Сидим у Авербаха и вспоминаем Якова. Когда? 14 февраля 1971 г.

— Я, кажется, раньше всех в жизни его, — говорю я. — Еще до Университета бывал у него на Басманной.

— Нет, я! Я, я учился с ним в экономическом техникуме в 1923 году, — живо так отвечает Авербах. И — в раздумьи: — Только мы тогда не были знакомы, на разных курсах были. Выяснил в 1961 году!

Вот это «яканье», я думаю, Яшка вытравил из себя сам столь же железным способом, по капле, как вытравливал из себя чувство раба Чехов.

Просто решил, что скромность будет правилом поведения на всю жизнь. И добился.

Эта йога была усвоена Гродзенским хорошо. По своим душевным качествам превосходил если не всех, то очень и очень многих. Яков начисто вытравил из себя все, что может быть показным.

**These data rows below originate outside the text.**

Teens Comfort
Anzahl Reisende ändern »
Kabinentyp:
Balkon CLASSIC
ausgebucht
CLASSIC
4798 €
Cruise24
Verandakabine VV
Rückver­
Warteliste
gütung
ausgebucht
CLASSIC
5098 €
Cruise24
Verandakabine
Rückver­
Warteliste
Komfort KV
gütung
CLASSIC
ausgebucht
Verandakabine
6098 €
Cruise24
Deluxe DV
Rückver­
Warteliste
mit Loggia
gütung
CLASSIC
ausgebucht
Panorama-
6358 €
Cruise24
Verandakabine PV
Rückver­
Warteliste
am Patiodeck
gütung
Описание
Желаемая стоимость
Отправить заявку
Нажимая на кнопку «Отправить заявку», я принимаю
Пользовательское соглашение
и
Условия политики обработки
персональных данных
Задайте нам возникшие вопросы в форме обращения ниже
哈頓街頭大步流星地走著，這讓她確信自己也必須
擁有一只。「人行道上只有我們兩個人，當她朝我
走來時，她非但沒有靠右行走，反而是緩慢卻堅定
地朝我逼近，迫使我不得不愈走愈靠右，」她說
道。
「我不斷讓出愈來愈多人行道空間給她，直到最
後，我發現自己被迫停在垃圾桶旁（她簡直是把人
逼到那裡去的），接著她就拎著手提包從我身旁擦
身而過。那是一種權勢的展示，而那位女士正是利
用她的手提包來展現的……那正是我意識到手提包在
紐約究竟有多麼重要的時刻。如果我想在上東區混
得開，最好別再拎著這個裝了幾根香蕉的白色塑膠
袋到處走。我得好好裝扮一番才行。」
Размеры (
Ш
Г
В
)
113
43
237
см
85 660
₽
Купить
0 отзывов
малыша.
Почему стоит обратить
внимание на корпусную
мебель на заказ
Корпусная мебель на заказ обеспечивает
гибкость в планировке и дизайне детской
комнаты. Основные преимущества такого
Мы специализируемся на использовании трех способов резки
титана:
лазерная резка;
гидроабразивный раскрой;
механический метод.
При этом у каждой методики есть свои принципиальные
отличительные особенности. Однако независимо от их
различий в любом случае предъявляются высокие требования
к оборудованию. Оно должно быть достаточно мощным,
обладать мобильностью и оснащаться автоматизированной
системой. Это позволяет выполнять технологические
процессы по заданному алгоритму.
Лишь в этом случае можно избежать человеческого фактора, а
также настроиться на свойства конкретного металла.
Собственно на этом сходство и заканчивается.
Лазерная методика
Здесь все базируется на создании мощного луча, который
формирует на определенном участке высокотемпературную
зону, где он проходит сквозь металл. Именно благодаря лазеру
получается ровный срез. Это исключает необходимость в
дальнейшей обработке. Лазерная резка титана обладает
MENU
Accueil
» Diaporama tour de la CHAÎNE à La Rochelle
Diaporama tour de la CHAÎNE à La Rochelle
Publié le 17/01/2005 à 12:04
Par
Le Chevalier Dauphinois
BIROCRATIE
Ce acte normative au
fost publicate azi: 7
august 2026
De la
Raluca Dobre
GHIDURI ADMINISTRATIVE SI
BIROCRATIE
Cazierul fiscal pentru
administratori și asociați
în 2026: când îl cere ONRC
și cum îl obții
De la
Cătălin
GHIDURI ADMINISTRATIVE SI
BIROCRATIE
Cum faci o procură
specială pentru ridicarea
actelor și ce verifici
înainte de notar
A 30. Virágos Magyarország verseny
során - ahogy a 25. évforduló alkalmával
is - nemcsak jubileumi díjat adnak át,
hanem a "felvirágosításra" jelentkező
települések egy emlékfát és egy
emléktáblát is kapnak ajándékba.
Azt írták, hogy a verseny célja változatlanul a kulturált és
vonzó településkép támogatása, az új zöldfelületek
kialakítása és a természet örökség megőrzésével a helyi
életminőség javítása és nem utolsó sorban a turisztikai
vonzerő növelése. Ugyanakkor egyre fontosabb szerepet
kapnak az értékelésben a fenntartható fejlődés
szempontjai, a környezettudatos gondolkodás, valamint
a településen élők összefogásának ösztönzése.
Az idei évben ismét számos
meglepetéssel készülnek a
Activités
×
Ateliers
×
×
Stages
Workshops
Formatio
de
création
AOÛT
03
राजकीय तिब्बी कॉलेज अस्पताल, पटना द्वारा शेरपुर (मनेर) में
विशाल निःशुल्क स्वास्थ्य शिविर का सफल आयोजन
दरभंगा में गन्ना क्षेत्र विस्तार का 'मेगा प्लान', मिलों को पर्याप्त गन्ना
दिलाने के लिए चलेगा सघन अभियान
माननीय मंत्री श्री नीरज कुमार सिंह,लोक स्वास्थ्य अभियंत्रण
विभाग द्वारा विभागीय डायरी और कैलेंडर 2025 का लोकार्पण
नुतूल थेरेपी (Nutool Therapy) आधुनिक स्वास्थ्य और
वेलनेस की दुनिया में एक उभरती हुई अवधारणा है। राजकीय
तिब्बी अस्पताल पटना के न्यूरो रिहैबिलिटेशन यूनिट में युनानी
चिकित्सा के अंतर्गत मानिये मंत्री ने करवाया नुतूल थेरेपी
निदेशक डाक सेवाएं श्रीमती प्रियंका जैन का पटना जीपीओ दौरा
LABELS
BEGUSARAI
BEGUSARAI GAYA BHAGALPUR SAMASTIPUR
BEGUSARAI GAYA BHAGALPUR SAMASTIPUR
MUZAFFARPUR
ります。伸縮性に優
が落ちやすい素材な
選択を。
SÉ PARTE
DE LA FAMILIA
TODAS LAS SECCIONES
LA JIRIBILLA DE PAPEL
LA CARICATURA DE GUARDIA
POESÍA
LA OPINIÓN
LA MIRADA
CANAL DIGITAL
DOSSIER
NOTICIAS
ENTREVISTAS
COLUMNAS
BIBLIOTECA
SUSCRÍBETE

Это я все думаю о нем сейчас, после смерти. В Москве не было для меня ближе человека, чем Гродзенский. Какие у него были свои знакомые? Жену, например, я и не знал... Но дружбе нашей все это не мешало. Мы — встретившись после стольких лет — согласны были в главном.

В жизни у человека мало остается усилий к 50–60-ти годам.